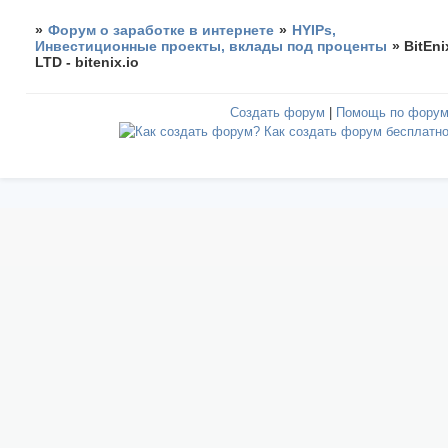
»
Форум о заработке в интернете
»
HYIPs,
Инвестиционные проекты, вклады под проценты
»
BitEni
LTD - bitenix.io
Создать форум
|
Помощь по фору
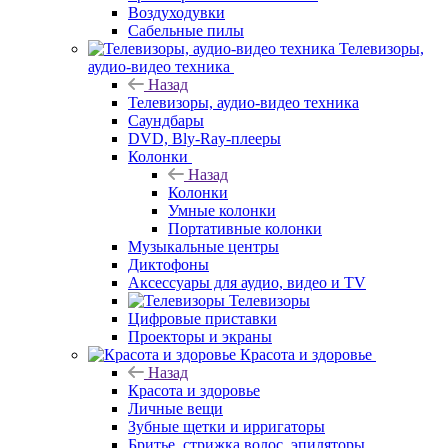
Воздуходувки
Сабельные пилы
Телевизоры,
аудио-видео техника
Назад
Телевизоры, аудио-видео техника
Саундбары
DVD, Bly-Ray-плееры
Колонки
Назад
Колонки
Умные колонки
Портативные колонки
Музыкальные центры
Диктофоны
Аксессуары для аудио, видео и TV
Телевизоры
Цифровые приставки
Проекторы и экраны
Красота и здоровье
Назад
Красота и здоровье
Личные вещи
Зубные щетки и ирригаторы
Бритье, стрижка волос, эпиляторы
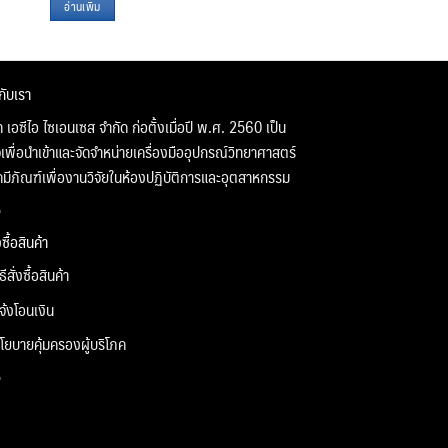
อ่านเพิ่ม
วกับเรา
ท เอซีไอ ไซเอนเซส จำกัด ก่อตั้งเมื่อปี พ.ศ. 2560 เป็น
จเพื่อนำเข้าและจัดจำหน่ายเครื่องมืออุปกรณ์วิทยาศาสตร์
คมีภัณฑ์เพื่องานวิจัยในห้องปฏิบัติการและอุตสาหกรรม
่งซื้อสินค้า
ิธีสั่งซื้อสินค้า
จ้งโอนเงิน
โยบายคุ้มครองผู้บริโภค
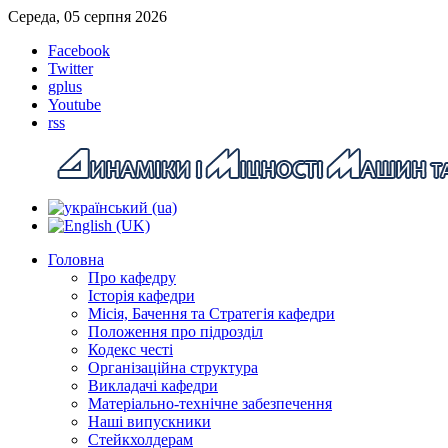
Середа, 05 серпня 2026
Facebook
Twitter
gplus
Youtube
rss
Головна
Про кафедру
Історія кафедри
Місія, Бачення та Стратегія кафедри
Положення про підрозділ
Кодекс честі
Організаційна структура
Викладачі кафедри
Матеріально-технічне забезпечення
Наші випускники
Стейкхолдерам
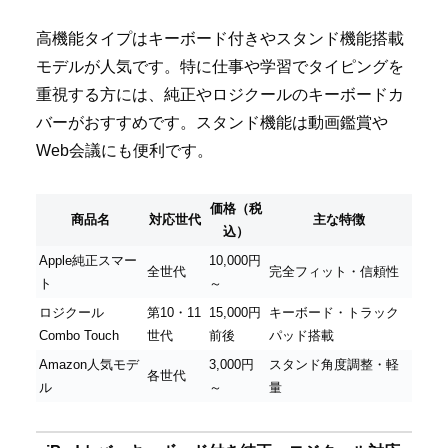
高機能タイプはキーボード付きやスタンド機能搭載
モデルが人気です。特に仕事や学習でタイピングを
重視する方には、純正やロジクールのキーボードカ
バーがおすすめです。スタンド機能は動画鑑賞や
Web会議にも便利です。
価格（税
商品名
対応世代
主な特徴
込）
Apple純正スマー
10,000円
全世代
完全フィット・信頼性
ト
～
ロジクール
第10・11
15,000円
キーボード・トラック
Combo Touch
世代
前後
パッド搭載
Amazon人気モデ
3,000円
スタンド角度調整・軽
各世代
ル
～
量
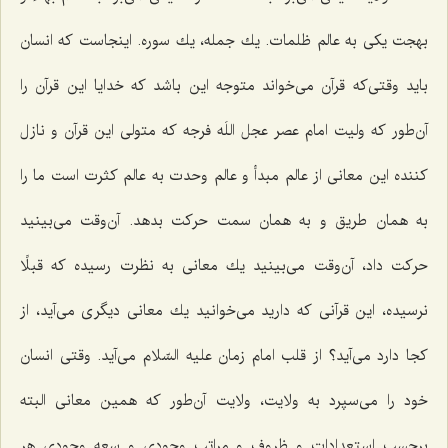
بهجت یكی به عالم ظلمات. یك جمله، یك سوره. اینجاست كه انسان
باید وقتی‌كه قرآن می‌خواند متوجه این باشد كه خدایا این قرآن را
آن‌طور كه ولیت امام عصر عجل اللَه فرجه كه متولی این قرآن و نازل
كننده این معانی از عالم مبدأ و عالم وحدت به عالم كثرت است ما را
به همان طریق و به همان سمت حركت بدهد. آن‌وقت می‌بینید
حركت داد، آن‌وقت می‌بینید یك معانی به نظرت رسیده كه قبلًا
نرسیده، این قرآنی كه دارید می‌خوانید یك معانی دیگری می‌آید، از
كجا دارد می‌آید؟ از قلب امام زمان علیه السّلام می‌آید. وقتی انسان
خود را می‌سپرد به ولایت، ولایت آن‌طور كه همین معانی البته
برحسب استعدادات و ظروف و مراتب وجودی و سعه وجودی هر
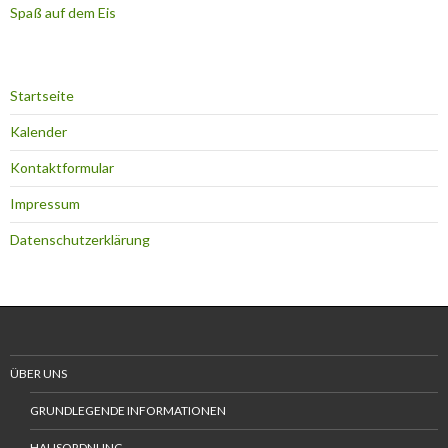
Spaß auf dem Eis
Startseite
Kalender
Kontaktformular
Impressum
Datenschutzerklärung
ÜBER UNS
GRUNDLEGENDE INFORMATIONEN
HAUSORDNUNG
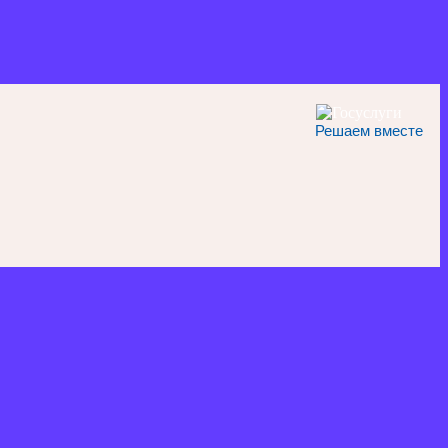
Решаем вместе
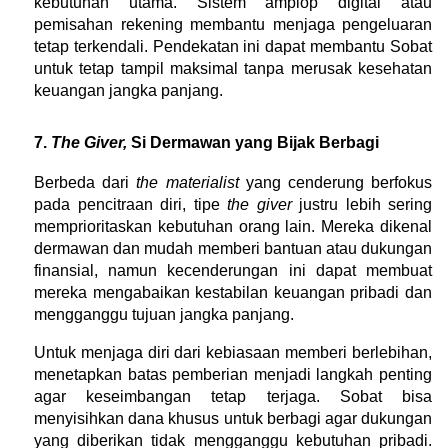
kebutuhan utama. Sistem amplop digital atau 
pemisahan rekening membantu menjaga pengeluaran 
tetap terkendali. Pendekatan ini dapat membantu Sobat 
untuk tetap tampil maksimal tanpa merusak kesehatan 
keuangan jangka panjang.
7. 
The Giver, 
Si Dermawan yang Bijak Berbagi
Berbeda dari
 the materialist
 yang cenderung berfokus 
pada pencitraan diri, tipe 
the giver
 justru lebih sering 
memprioritaskan kebutuhan orang lain. Mereka dikenal 
dermawan dan mudah memberi bantuan atau dukungan 
finansial, namun kecenderungan ini dapat membuat 
mereka mengabaikan kestabilan keuangan pribadi dan 
mengganggu tujuan jangka panjang.
Untuk menjaga diri dari kebiasaan memberi berlebihan, 
menetapkan batas pemberian menjadi langkah penting 
agar keseimbangan tetap terjaga. Sobat bisa 
menyisihkan dana khusus untuk berbagi agar dukungan 
yang diberikan tidak mengganggu kebutuhan pribadi.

======

(HOW TO COMPLETE THIS TASK):
From the material above, count the lines that include "tetap" and give only the total.

(ANSWER SPACE):
3